J'ai beaucoup aimé
Titre : Psychopompe
Auteur : Amélie NOTHOMB
Parution : 2023 (Albin Michel)
Pages : 162
Présentation de l'éditeur :
" Ecrire, c'est voler." Amélie NothombPalmarès des libraires - Livres Hebdo 2023
Sélectionné pour le Prix Littéraire 2023 du journal Le Monde.
Le mot de l'éditeur sur l'auteur :
Depuis 1992 et Hygiène de l'assassin, tous les livres d'Amélie Nothomb ont été publiés aux éditions Albin Michel. Elle a reçu, entre autres, le prix Chardonne, le Grand prix du roman de l'Académie française, le prix de Flore, et le Grand prix Jean Giono pour l'ensemble de son oeuvre. Ses oeuvres sont traduites dans 40 langues, des U.S.A. au Japon.
Avis :
Après Soif et Premier sang, consacrés l’un au Fils (le Christ), l’autre au Père (le sien), Amélie Nothomb clôt sa trilogie christique avec le Saint-Esprit, figuré par un oiseau psychopompe (elle-même), passeur d’âmes entre la vie et la mort.
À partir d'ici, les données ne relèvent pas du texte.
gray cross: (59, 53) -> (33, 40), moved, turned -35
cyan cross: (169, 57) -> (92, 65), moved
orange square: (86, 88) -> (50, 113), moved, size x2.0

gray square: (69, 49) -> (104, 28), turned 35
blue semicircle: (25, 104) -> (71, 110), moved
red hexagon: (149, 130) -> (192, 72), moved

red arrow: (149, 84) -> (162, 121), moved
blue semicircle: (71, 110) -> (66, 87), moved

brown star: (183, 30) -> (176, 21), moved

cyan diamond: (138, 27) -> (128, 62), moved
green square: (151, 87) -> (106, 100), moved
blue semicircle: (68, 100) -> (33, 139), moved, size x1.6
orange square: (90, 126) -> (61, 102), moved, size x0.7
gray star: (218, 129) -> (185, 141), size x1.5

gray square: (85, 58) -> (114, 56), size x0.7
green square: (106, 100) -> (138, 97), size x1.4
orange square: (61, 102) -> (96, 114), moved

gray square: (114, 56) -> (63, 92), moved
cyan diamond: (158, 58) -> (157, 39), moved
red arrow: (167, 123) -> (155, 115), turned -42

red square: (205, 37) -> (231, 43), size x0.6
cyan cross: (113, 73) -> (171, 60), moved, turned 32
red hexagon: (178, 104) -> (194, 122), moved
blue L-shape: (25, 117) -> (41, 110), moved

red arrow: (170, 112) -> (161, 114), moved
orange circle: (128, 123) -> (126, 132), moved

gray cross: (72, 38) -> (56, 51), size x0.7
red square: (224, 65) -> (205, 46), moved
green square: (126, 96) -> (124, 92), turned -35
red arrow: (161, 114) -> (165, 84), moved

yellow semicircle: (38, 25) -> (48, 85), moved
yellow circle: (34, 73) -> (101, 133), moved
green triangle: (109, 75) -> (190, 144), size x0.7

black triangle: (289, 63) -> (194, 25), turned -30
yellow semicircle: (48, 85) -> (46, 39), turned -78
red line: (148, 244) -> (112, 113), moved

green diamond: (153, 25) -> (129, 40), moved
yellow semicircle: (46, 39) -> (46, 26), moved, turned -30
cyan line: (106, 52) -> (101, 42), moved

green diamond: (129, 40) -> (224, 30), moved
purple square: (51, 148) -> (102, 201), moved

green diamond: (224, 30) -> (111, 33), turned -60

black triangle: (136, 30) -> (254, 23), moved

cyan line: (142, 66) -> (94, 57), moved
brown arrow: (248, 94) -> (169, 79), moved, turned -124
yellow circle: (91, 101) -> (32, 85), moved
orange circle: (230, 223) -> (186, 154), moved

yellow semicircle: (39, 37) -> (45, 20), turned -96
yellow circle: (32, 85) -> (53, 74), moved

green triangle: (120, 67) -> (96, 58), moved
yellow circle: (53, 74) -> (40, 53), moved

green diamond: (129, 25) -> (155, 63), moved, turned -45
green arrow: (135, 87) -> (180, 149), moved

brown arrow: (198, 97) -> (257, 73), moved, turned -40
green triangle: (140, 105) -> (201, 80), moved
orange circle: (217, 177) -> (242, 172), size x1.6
Tout commence, sur un ton léger, par l’enfance cosmopolite de cette fille de diplomates qui, du Japon à la Thaïlande en passant par la Chine, le Bengladesh ou la Birmanie, se prendrait presque pour l’un de ces oiseaux qu’elle se plaît depuis toujours à observer. Ainsi le fabuleux engoulevent oreillard, aux oreilles pointues le faisant sembler, à ses yeux d’enfant, un dragon courroucé de devoir de temps à autre se poser. Mais l’oeuf qu’est encore la narratrice est brisé par un viol, à ses douze ans, lors d’un bain de mer au Bengladesh. La fulgurance de la scène, tout entière contenue dans « Les mains de la mer s’emparèrent de moi », s’éteint dans un quasi non-dit, une ellipse refermée par sa mère en moins de mots encore : « pauvre petite ».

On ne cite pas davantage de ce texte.